Is anyone else as tired as I am of hearing endlessly about pitch counts in major league baseball? Today’s multi-millionaire pitchers are apparently so fragile that throwing anything over 100 pitches is considered an act worthy of a Congressional Medal.

These players are supposed to be the most well conditioned, most well trained in history, yet they cannot equal the pitching performances of countless players that have gone before, in the days when conditioning meant having only 4 hot dogs instead of eight and two fewer beers than the day before.

Never before have we seen such constant injuries, tendonitis attacks, and aggravated hang nail epidemics. Today’s pitchers do not remotely possess the sustainability of their predecessors. We can’t, I suppose, place all the blame at the feet of the pitchers. It is management that has, in its ultimate wisdom, decided that these tender players need to be completely coddled, lest they become irked and moody.

Okay, let’s do some constructive comparisons between today’s pitchers and those of days gone by. Today, 100 pitches is the panic point and complete games are almost unheard of. In days gone by, nothing could have been more the opposite. Let’s take Hall Of Famer Robin Roberts, for example. Roberts, in a career that spanned nineteen years, pitched 676 games. Of those, 305 were complete games, nearly half of all games he pitched. Every season, Roberts was present and accounted for, without those arm problems that modern day pitchers seem to develop as regularly as summer rains.

Nolan Ryan’s career covered 27 incredible years. He pitched in 807 games and, of those, 222 were complete games. Need we point out that he participated fully in all of those 27 years?

Steve Carlton’s career spanned 24 years, during which he pitched 741 games. Of those, 254 were complete games. There was no significant down time during those years, just continual top-level performance.

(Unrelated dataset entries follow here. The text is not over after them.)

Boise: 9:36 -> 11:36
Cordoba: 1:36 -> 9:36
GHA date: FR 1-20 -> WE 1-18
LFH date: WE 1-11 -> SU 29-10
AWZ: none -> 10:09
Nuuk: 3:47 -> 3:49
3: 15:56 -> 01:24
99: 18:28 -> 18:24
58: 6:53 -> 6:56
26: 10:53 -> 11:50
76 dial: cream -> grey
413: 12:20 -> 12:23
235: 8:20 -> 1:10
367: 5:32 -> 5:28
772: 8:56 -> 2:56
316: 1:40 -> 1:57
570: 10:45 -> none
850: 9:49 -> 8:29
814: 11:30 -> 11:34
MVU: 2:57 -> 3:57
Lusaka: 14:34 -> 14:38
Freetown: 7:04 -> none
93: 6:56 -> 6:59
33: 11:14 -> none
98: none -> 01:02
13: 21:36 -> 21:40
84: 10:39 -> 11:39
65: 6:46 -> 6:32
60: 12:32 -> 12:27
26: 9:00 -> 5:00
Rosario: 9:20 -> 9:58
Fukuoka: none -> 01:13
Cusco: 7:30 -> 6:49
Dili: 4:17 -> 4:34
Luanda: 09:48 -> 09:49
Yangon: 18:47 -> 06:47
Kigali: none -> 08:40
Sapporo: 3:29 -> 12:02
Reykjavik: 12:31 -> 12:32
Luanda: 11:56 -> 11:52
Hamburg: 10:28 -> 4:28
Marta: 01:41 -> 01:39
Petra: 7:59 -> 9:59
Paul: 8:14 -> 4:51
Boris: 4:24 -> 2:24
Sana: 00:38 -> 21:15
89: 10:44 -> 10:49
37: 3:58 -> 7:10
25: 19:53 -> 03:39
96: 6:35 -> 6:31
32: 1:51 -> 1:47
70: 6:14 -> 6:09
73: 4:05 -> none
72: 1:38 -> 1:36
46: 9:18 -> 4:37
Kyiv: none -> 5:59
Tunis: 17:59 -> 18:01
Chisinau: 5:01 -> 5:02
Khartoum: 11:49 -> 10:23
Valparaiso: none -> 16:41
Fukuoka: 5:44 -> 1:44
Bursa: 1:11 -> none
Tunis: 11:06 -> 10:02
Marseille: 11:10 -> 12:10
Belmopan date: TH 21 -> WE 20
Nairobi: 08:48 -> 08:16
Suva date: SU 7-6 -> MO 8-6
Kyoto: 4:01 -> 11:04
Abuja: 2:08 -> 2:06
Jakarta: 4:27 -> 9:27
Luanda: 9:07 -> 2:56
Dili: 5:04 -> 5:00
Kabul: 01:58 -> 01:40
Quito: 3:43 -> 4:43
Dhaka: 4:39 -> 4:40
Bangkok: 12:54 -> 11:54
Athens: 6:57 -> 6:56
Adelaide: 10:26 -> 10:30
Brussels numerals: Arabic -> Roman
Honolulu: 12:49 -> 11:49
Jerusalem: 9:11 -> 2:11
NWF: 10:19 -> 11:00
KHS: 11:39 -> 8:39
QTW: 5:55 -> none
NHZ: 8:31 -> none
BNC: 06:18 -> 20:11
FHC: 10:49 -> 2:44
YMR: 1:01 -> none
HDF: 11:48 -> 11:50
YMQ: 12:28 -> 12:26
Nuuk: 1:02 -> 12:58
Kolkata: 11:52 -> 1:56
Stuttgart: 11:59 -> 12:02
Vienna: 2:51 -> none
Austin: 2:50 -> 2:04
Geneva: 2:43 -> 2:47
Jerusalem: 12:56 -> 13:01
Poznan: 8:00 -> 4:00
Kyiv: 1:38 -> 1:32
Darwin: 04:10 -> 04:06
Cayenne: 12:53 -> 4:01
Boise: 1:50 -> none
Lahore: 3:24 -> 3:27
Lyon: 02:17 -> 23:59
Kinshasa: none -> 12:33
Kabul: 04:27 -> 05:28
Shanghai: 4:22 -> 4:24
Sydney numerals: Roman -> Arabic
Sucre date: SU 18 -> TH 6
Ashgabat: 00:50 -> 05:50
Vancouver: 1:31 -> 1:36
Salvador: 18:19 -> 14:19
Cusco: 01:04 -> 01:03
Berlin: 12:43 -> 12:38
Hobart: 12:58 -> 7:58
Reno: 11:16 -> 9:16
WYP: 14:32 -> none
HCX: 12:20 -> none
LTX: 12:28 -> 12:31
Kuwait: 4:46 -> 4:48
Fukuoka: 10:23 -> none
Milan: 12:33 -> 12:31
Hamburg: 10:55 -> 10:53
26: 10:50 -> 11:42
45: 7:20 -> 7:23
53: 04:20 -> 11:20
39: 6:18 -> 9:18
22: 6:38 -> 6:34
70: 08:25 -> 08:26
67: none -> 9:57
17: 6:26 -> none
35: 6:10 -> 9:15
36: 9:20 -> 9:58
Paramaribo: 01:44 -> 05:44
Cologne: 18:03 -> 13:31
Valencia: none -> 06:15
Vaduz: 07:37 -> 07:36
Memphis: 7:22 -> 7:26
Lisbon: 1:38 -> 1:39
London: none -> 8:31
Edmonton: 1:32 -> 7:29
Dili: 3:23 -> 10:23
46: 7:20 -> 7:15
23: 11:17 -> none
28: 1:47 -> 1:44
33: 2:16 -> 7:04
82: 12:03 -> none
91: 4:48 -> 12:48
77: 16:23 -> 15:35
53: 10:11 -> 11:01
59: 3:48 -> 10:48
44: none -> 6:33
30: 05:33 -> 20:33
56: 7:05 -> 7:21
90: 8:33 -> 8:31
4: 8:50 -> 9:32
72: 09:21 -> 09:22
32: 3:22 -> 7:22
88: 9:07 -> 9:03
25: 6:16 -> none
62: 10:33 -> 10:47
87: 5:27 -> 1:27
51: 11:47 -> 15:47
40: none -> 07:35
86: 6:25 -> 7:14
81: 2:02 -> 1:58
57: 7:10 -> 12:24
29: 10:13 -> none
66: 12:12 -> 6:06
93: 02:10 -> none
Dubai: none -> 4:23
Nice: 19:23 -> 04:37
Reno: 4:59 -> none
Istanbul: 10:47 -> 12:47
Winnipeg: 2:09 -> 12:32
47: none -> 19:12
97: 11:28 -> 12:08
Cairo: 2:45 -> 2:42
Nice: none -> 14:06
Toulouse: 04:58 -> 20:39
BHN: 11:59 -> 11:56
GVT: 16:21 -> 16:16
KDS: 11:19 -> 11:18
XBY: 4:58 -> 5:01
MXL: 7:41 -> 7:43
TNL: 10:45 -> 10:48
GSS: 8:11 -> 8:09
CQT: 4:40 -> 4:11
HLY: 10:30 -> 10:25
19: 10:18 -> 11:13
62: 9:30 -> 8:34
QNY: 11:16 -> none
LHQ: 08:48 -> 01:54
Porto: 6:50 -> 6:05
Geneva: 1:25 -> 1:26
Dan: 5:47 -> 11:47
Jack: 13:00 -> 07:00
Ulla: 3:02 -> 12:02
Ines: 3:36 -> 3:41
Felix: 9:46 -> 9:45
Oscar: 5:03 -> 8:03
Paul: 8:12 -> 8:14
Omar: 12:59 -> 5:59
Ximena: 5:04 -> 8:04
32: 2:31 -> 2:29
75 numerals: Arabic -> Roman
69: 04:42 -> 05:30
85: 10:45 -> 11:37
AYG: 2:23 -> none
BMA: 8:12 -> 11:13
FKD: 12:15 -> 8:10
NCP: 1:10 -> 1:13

The 21 year career of Warren Spahn is another example. He pitched 750 games during that career and completed 382. That is truly an amazing total. And again, during all those games there was never significant down time.

These are just a few examples, but there are many, many others throughout baseball history. Why is it that pitchers of yesteryear had the stamina and ability to perform at a far higher career-long level than those of today? They had none of the training and conditioning advantages that today’s players enjoy, yet they were more durable and consistent than the vast majority of today’s pitchers.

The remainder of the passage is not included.